We must say that in the late summer of 1919, the France-Caucasus committee was set up in Paris. The French diplomat and orientalist Edmond Hippeau was elected president of the committee. French orientalists maintained close contacts with representatives of the local intelligentsia. Under the auspices of the mission, the Azerbaijan newsletter, of which the writer and orientalist Lucien Bouve was a file editor, was published until May 1920. Before the fall of ADR, three books about the country were published: "The Caucasian Republic of Azerbaijan", "Economic and Financial Situation of Azerbaijan" and "The Anthropological and Ethnic Composition of the Population of the Azerbaijan Republic". At the end of 1919, the prestigious journal Revue du Monde Musulman published an article by Ceyhun Hacibayli, who was also an advisor to the Azerbaijani mission at that time, "The First Muslim Republic". Based on unique primary sources, it reviewed the history, geography and economic development of Azerbaijan.
When the young country fell to communist forces, our compatriots created the Association of Azerbaijani Emigres headed by Alimardan Topcubasov. For many years, the association published books about the history and culture of Azerbaijan. Ceyhun Hacibayli took an active part in many of them. He translated poems of Azerbaijani poets Vidadi, Nabati and Qasimbay Zakir into French. In addition, Hacibayli wrote many articles about the Azerbaijani language and history, as well as poets of the East - "Hafez Shirazi", "Life of Ferdowsi" and "Azerbaijani poetesses".
Back in Baku, Hacibayli began his major study, which he published later in Paris. It was called "Babak and the Ancient State of Arran". Another of his works is "History of Baku and Barda". But the main work in the field of linguistics - "Karabakh Dialect and Folklore" - was published in 1934 in Paris in Revue des deux Mondes.
Attempt to return
Perhaps there is nothing that unites people like emigration. Hacibayli and his friends - writers, scientists and linguists - kept in touch with each other and often gathered home together. And most importantly, they worked very hard. It is well known that life in a foreign country mobilizes forces.
And, perhaps, the most difficult and significant thing done in those years was the organization of a performance. In 1925, Hacibayli and several of his friends organized the staging of his brother Uzeyir's operetta "Arsin Mal Alan" at Theatre Femina in Paris. It was very different from what we know from the old film, as Ceyhun used the music and libretto of 1918, which Uzeyir reworked twice subsequently.

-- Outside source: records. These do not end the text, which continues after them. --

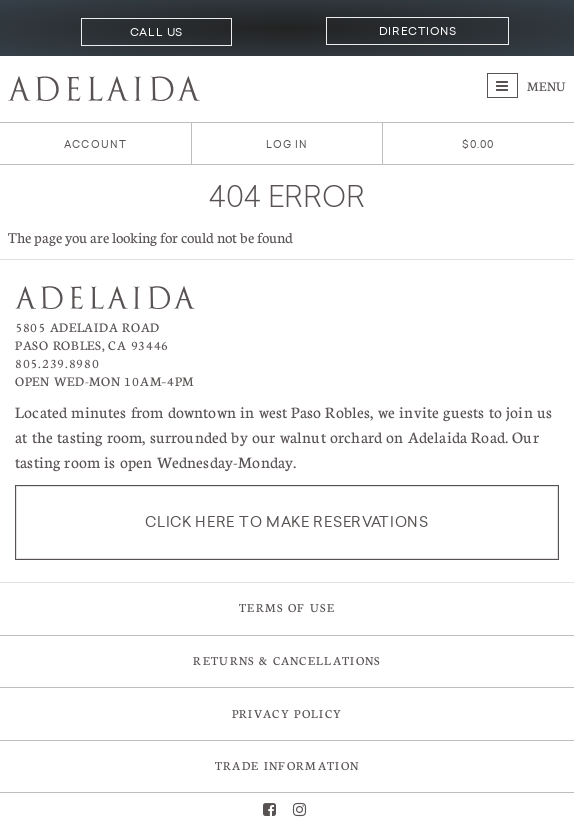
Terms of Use (287, 607)
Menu (526, 85)
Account (95, 144)
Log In (287, 144)
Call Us (156, 32)
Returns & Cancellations (286, 660)
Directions (417, 31)
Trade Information (287, 765)
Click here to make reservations (287, 522)
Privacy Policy (287, 713)
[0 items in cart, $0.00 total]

In addition, many fragments of the operetta were restored from memory. By the way, we have to say here that Ceyhun, like all his close relatives, had also received music education in addition to traditional education. And, of course, from childhood (in Susa) he was involved in the productions of his older brother. Therefore, he knew the music and the active part of the operetta well enough.
Of course, he was homesick. Apparently, in 1956 Hacibayli attempted to return to Azerbaijan. Firstly, all of a sudden he wrote the work "The intellectual potential in the USSR", which spoke of the struggle against clericalism in the Soviet Union. The theme was not typical of him before. And three years after that, the Munich Institute for the Study of the USSR published this and other works of Hacibayli under the collective headline "Anti-Islamic propaganda and its methods in Azerbaijan".
That 1956 was a period of de-Stalinization in the USSR also speaks in favour of the fact that it was a kind of attempt to return. And Hacibayli, who studied the Soviet Union from aside, could not fail to notice it and apparently interpreted the events as the beginning of reform. In addition, at the time when these works were written, Hacibayli was 65 - an age when many are thinking anxiously about death in a foreign land.
However, in the USSR, alas, these "signals" were not accepted, and his works went unnoticed for the country. Ceyhun Hacibayli was destined to remain on Paris soil forever - thousands of miles from home, which he loved and of which he wrote all his life.